▶ Description of the task
Give all of the data below again exactly, and drop the images.

▶ Task inputs
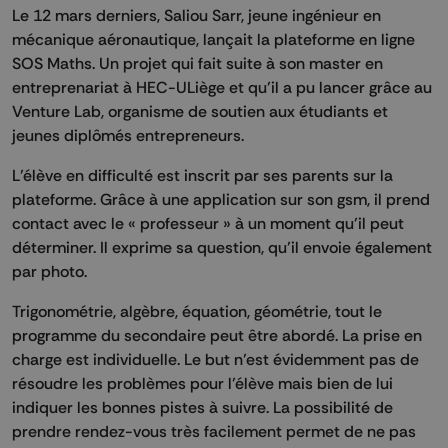
Le 12 mars derniers, Saliou Sarr, jeune ingénieur en
mécanique aéronautique, lançait la plateforme en ligne
SOS Maths. Un projet qui fait suite à son master en
entreprenariat à HEC-ULiège et qu’il a pu lancer grâce au
Venture Lab, organisme de soutien aux étudiants et
jeunes diplômés entrepreneurs.
L’élève en difficulté est inscrit par ses parents sur la
plateforme. Grâce à une application sur son gsm, il prend
contact avec le « professeur » à un moment qu’il peut
déterminer. Il exprime sa question, qu’il envoie également
par photo.
Trigonométrie, algèbre, équation, géométrie, tout le
programme du secondaire peut être abordé. La prise en
charge est individuelle. Le but n’est évidemment pas de
résoudre les problèmes pour l’élève mais bien de lui
indiquer les bonnes pistes à suivre. La possibilité de
prendre rendez-vous très facilement permet de ne pas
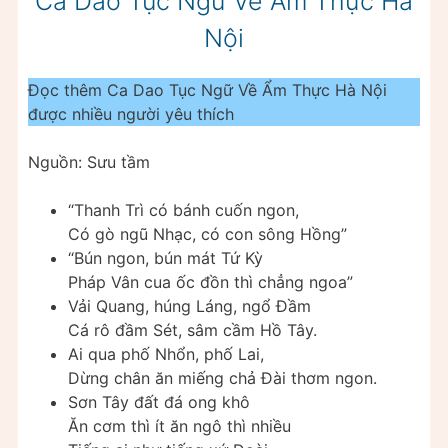
Ca Dao Tục Ngữ Về Ẩm Thực Hà
Nội
Đọc thêm Ca Dao Tục Ngữ Về Ẩm Thực Hà Nội
được nhiều người yêu thích
Nguồn: Sưu tầm
“Thanh Trì có bánh cuốn ngon,
Có gò ngũ Nhạc, có con sông Hồng”
“Bún ngon, bún mát Tứ Kỳ
Pháp Vân cua ốc đồn thì chẳng ngoa”
Vải Quang, húng Láng, ngổ Đầm
Cá rô đầm Sét, sâm cầm Hồ Tây.
Ai qua phố Nhổn, phố Lai,
Dừng chân ăn miếng chả Đài thơm ngon.
Sơn Tây đất đá ong khô
Ăn cơm thì ít ăn ngô thì nhiều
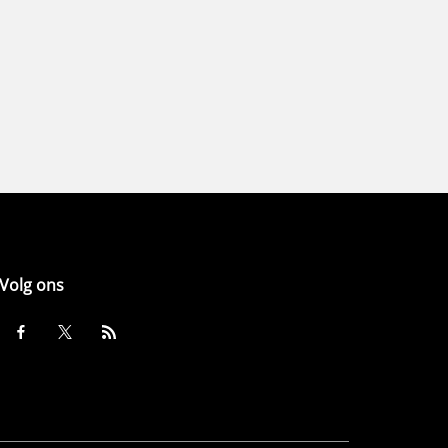
Volg ons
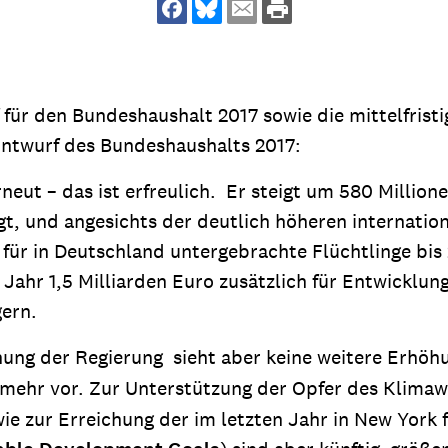
dsförderung
Stipendien
Jugend & Konfirmat
für die Welt-Jugend
Ehrenamt & Mitma
Regionale Kontakte
 für den Bundeshaushalt 2017 sowie die mittelfrist
Entwurf des Bundeshaushalts 2017:
eut – das ist erfreulich. Er steigt um 580 Million
eigt, und angesichts der deutlich höheren internat
Gem
:
für in Deutschland untergebrachte Flüchtlinge bis
Bild
 Jahr 1,5 Milliarden Euro zusätzlich für Entwicklu
gern.
Gem
anung der Regierung sieht aber keine weitere Erhöh
:
ehr vor. Zur Unterstützung der Opfer des Klimaw
Bild
 zur Erreichung der im letzten Jahr in New York fe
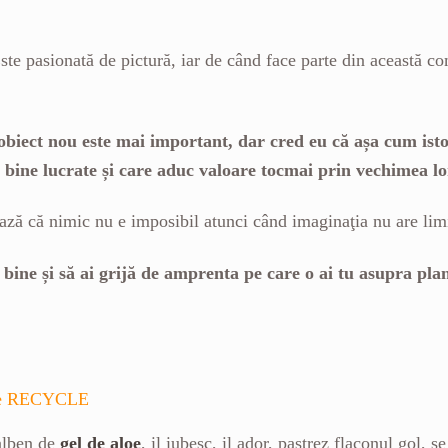
ste pasionată de pictură, iar de când face parte din această co
biect nou este mai important, dar cred eu că așa cum istor
, bine lucrate și care aduc valoare tocmai prin vechimea l
ază că nimic nu e imposibil atunci când imaginaţia nu are limit
 bine și să ai grijă de amprenta pe care o ai tu asupra pla
aloe RECYCLE
alben de
gel de aloe
, il iubesc, il ador, pastrez flaconul gol, 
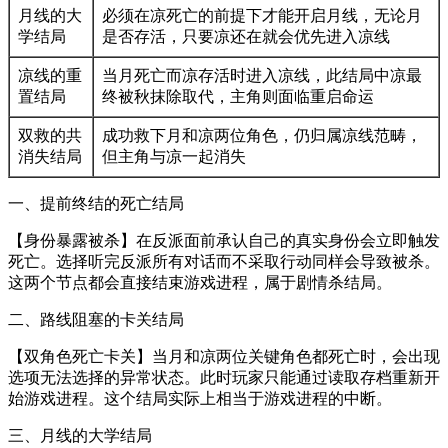
月线的大
必须在凉死亡的前提下才能开启月线，无论月
学结局
是否存活，只要凉还在就会优先进入凉线
凉线的重
当月死亡而凉存活时进入凉线，此结局中凉最
置结局
终被秋抹除取代，主角则面临重启命运
双救的共
成功救下月和凉两位角色，仍归属凉线范畴，
消失结局
但主角与凉一起消失
一、提前终结的死亡结局
【身份暴露被杀】在反派面前承认自己的真实身份会立即触发
死亡。选择听完反派所有对话而不采取行动同样会导致被杀。
这两个节点都会直接结束游戏进程，属于剧情杀结局。
二、路线阻塞的卡关结局
【双角色死亡卡关】当月和凉两位关键角色都死亡时，会出现
选项无法选择的异常状态。此时玩家只能通过读取存档重新开
始游戏进程。这个结局实际上相当于游戏进程的中断。
三、月线的大学结局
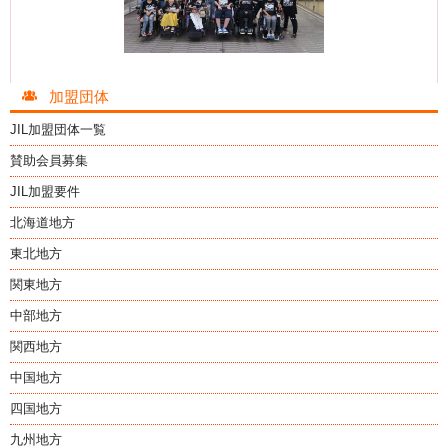
加盟団体
JIL加盟団体一覧
賛助会員募集
JIL加盟要件
北海道地方
東北地方
関東地方
中部地方
関西地方
中国地方
四国地方
九州地方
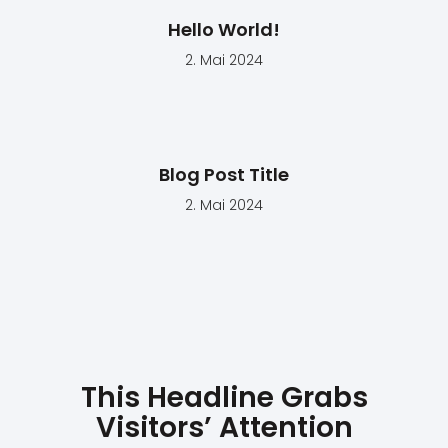
Hello World!
2. Mai 2024
Blog Post Title
2. Mai 2024
This Headline Grabs
Visitors’ Attention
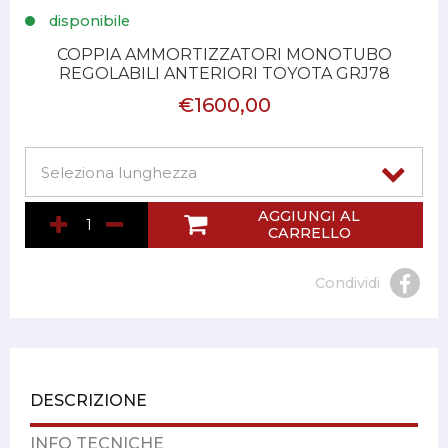
disponibile
COPPIA AMMORTIZZATORI MONOTUBO
REGOLABILI ANTERIORI TOYOTA GRJ78
€1600,00
AGGIUNGI AL
CARRELLO
Condividi
DESCRIZIONE
INFO TECNICHE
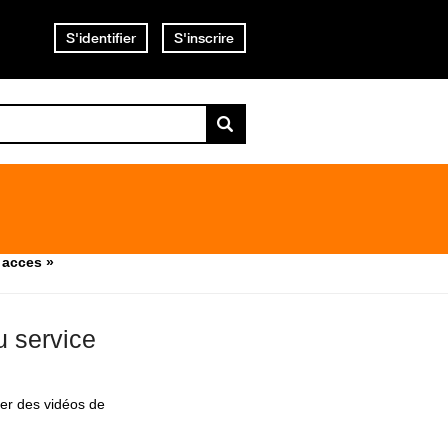
S'identifier
S'inscrire
 acces »
 service
er des vidéos de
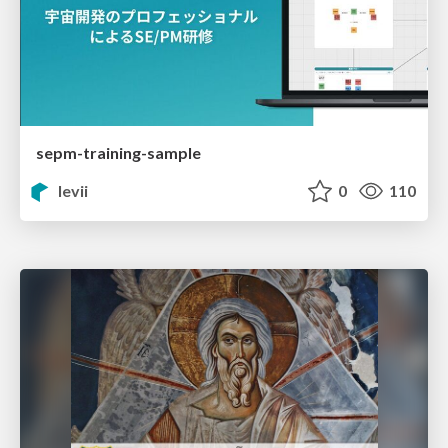
sepm-training-sample
levii
0
110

▶ Exercise answer
Le 12 mars derniers, Saliou Sarr, jeune ingénieur en
mécanique aéronautique, lançait la plateforme en ligne
SOS Maths. Un projet qui fait suite à son master en
entreprenariat à HEC-ULiège et qu’il a pu lancer grâce au
Venture Lab, organisme de soutien aux étudiants et
jeunes diplômés entrepreneurs.
L’élève en difficulté est inscrit par ses parents sur la
plateforme. Grâce à une application sur son gsm, il prend
contact avec le « professeur » à un moment qu’il peut
déterminer. Il exprime sa question, qu’il envoie également
par photo.
Trigonométrie, algèbre, équation, géométrie, tout le
programme du secondaire peut être abordé. La prise en
charge est individuelle. Le but n’est évidemment pas de
résoudre les problèmes pour l’élève mais bien de lui
indiquer les bonnes pistes à suivre. La possibilité de
prendre rendez-vous très facilement permet de ne pas
Ca Dao Tục Ngữ Về Ẩm Thực Hà
Nội
Đọc thêm Ca Dao Tục Ngữ Về Ẩm Thực Hà Nội
được nhiều người yêu thích
Nguồn: Sưu tầm
“Thanh Trì có bánh cuốn ngon,
Có gò ngũ Nhạc, có con sông Hồng”
“Bún ngon, bún mát Tứ Kỳ
Pháp Vân cua ốc đồn thì chẳng ngoa”
Vải Quang, húng Láng, ngổ Đầm
Cá rô đầm Sét, sâm cầm Hồ Tây.
Ai qua phố Nhổn, phố Lai,
Dừng chân ăn miếng chả Đài thơm ngon.
Sơn Tây đất đá ong khô
Ăn cơm thì ít ăn ngô thì nhiều
Volg ons
dsförderung
Stipendien
Jugend & Konfirmat
für die Welt-Jugend
Ehrenamt & Mitma
Regionale Kontakte
 für den Bundeshaushalt 2017 sowie die mittelfrist
Entwurf des Bundeshaushalts 2017:
eut – das ist erfreulich. Er steigt um 580 Million
eigt, und angesichts der deutlich höheren internat
Gem
:
für in Deutschland untergebrachte Flüchtlinge bis
Bild
 Jahr 1,5 Milliarden Euro zusätzlich für Entwicklu
gern.
Gem
anung der Regierung sieht aber keine weitere Erhöh
:
ehr vor. Zur Unterstützung der Opfer des Klimaw
Bild
 zur Erreichung der im letzten Jahr in New York fe
ste pasionată de pictură, iar de când face parte din această co
biect nou este mai important, dar cred eu că așa cum istor
, bine lucrate și care aduc valoare tocmai prin vechimea l
ază că nimic nu e imposibil atunci când imaginaţia nu are limit
 bine și să ai grijă de amprenta pe care o ai tu asupra pla
aloe RECYCLE
alben de
gel de aloe
, il iubesc, il ador, pastrez flaconul gol, 
月线的大
必须在凉死亡的前提下才能开启月线，无论月
学结局
是否存活，只要凉还在就会优先进入凉线
凉线的重
当月死亡而凉存活时进入凉线，此结局中凉最
置结局
终被秋抹除取代，主角则面临重启命运
双救的共
成功救下月和凉两位角色，仍归属凉线范畴，
消失结局
但主角与凉一起消失
一、提前终结的死亡结局
【身份暴露被杀】在反派面前承认自己的真实身份会立即触发
死亡。选择听完反派所有对话而不采取行动同样会导致被杀。
这两个节点都会直接结束游戏进程，属于剧情杀结局。
二、路线阻塞的卡关结局
【双角色死亡卡关】当月和凉两位关键角色都死亡时，会出现
选项无法选择的异常状态。此时玩家只能通过读取存档重新开
始游戏进程。这个结局实际上相当于游戏进程的中断。
三、月线的大学结局
加盟団体
JIL加盟団体一覧
賛助会員募集
JIL加盟要件
北海道地方
東北地方
関東地方
中部地方
関西地方
中国地方
四国地方
九州地方
Hello World!
2. Mai 2024
Blog Post Title
2. Mai 2024
This Headline Grabs
Visitors’ Attention
disponibile
COPPIA AMMORTIZZATORI MONOTUBO
REGOLABILI ANTERIORI TOYOTA GRJ78
€1600,00
AGGIUNGI AL
CARRELLO
Condividi
DESCRIZIONE
INFO TECNICHE
S'identifier
S'inscrire
 acces »
 service
er des vidéos de
sepm-training-sample
levii
0
110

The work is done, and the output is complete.